Situated on the hot and dry north Indian plains, the city of Delhi has always lived with dust. But in the last three decades, dust has transformed into a problem: air pollution. In the world’s most polluted capital city, debates about dust rise and subside like seasonal storms, never quite becoming a public priority. Why? Despite its severe impacts on health, why does air pollution become yet another element in a deteriorating urban environment to be borne and lived with, rather than a public emergency that calls for urgent and drastic action? My talk will address these questions by situating them within a cultural politics of environment and development.
This event will run at 9 – 10 AM EST and 7.30 – 8.30 PM IST
About the speaker
Amita Baviskar is a Professor of Environmental Studies and Sociology and Anthropology. Her research and teaching address the cultural politics of environment and development in rural and urban India. She focuses on the role of social inequality and identities in natural resource conflicts. Currently, she is working on the politics of food and changing agrarian environments in Madhya Pradesh and studying the social experience of air pollution in Delhi.

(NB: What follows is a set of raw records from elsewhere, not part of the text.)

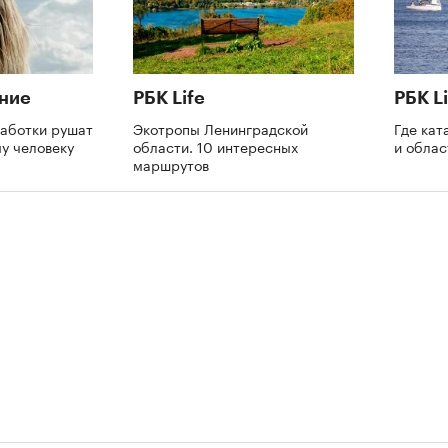
ние
РБК Life
РБК Li
аботки рушат
Экотропы Ленинградской
Где кат
му человеку
области. 10 интересных
и обла
маршрутов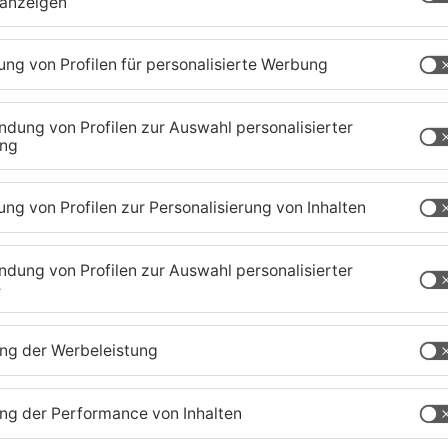
QUELLE
1
/
2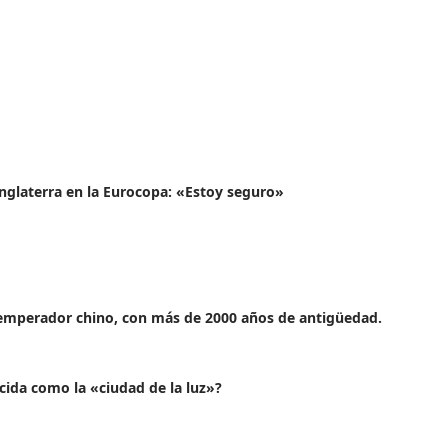
 Inglaterra en la Eurocopa: «Estoy seguro»
emperador chino, con más de 2000 años de antigüedad.
ocida como la «ciudad de la luz»?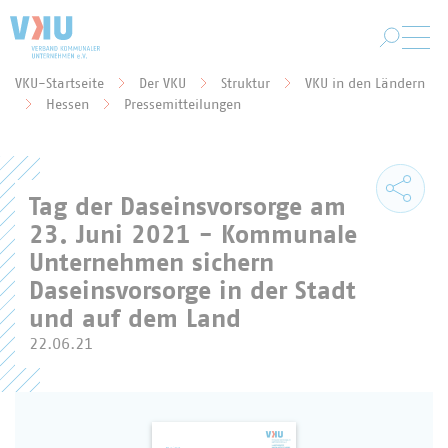
Zum Hauptinhalt springen
VKU-Startseite
Der VKU
Struktur
VKU in den Ländern
Sie befinden sich hier:
Hessen
Pressemitteilungen
Tag der Daseinsvorsorge am
23. Juni 2021 - Kommunale
Unternehmen sichern
Daseinsvorsorge in der Stadt
und auf dem Land
22.06.21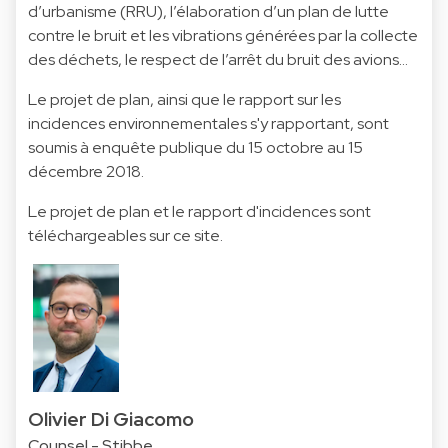
d’urbanisme (RRU), l’élaboration d’un plan de lutte
contre le bruit et les vibrations générées par la collecte
des déchets, le respect de l’arrêt du bruit des avions…
Le projet de plan, ainsi que le rapport sur les
incidences environnementales s'y rapportant, sont
soumis à enquête publique du 15 octobre au 15
décembre 2018.
Le projet de plan et le rapport d'incidences sont
téléchargeables sur
ce site.
Olivier Di Giacomo
Counsel - Stibbe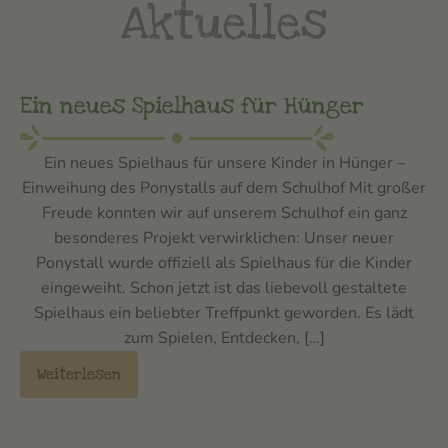
Aktuelles
Ein neues Spielhaus für Hünger
Ein neues Spielhaus für unsere Kinder in Hünger –
Einweihung des Ponystalls auf dem Schulhof Mit großer
Freude konnten wir auf unserem Schulhof ein ganz
besonderes Projekt verwirklichen: Unser neuer
Ponystall wurde offiziell als Spielhaus für die Kinder
eingeweiht. Schon jetzt ist das liebevoll gestaltete
Spielhaus ein beliebter Treffpunkt geworden. Es lädt
zum Spielen, Entdecken, […]
Weiterlesen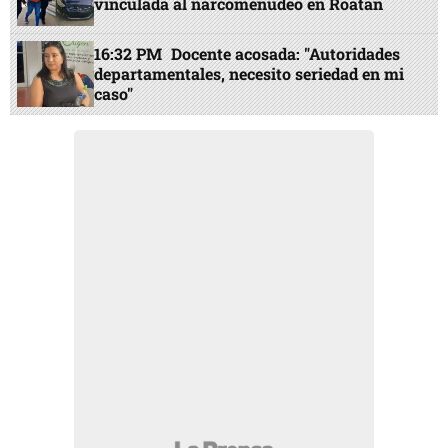
vinculada al narcomenudeo en Roatán
16:32 PM
Docente acosada: "Autoridades
departamentales, necesito seriedad en mi
caso"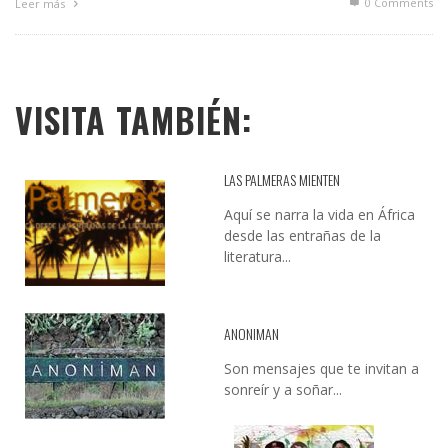
0 Comments
Leer más
VISITA TAMBIÉN:
LAS PALMERAS MIENTEN
Aquí se narra la vida en África
desde las entrañas de la
literatura...
ANONIMAN
Son mensajes que te invitan a
sonreír y a soñar...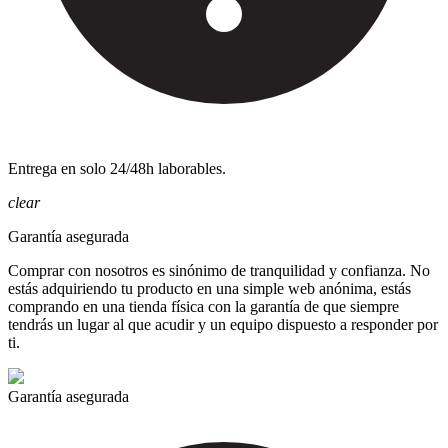
Entrega en solo 24/48h laborables.
clear
Garantía asegurada
Comprar con nosotros es sinónimo de tranquilidad y confianza. No
estás adquiriendo tu producto en una simple web anónima, estás
comprando en una tienda física con la garantía de que siempre
tendrás un lugar al que acudir y un equipo dispuesto a responder por
ti.
Garantía asegurada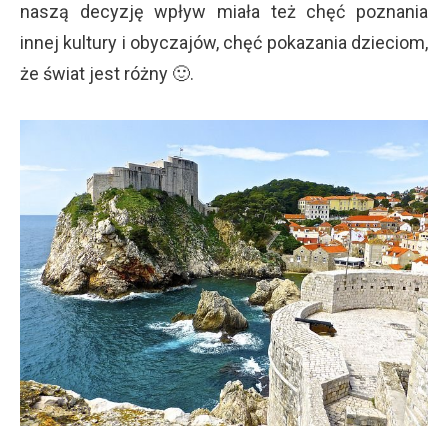
naszą decyzję wpływ miała też chęć poznania
innej kultury i obyczajów, chęć pokazania dzieciom,
że świat jest różny 🙂.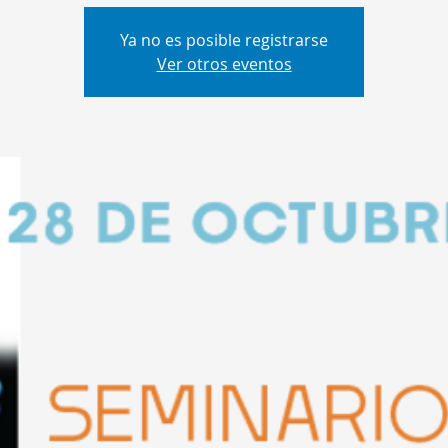
Ya no es posible registrarse
Ver otros eventos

After studying Economics and Sociology at the University of Delhi, she received a PhD in Development Sociology from Cornell University. Besides working at the Department of Sociology, University of Delhi, and at the Institute of Economic Growth, Delhi, she has been a visiting scholar at several universities including Stanford, Cornell, Yale, SciencesPo, University of California at Berkeley and the University of Cape Town.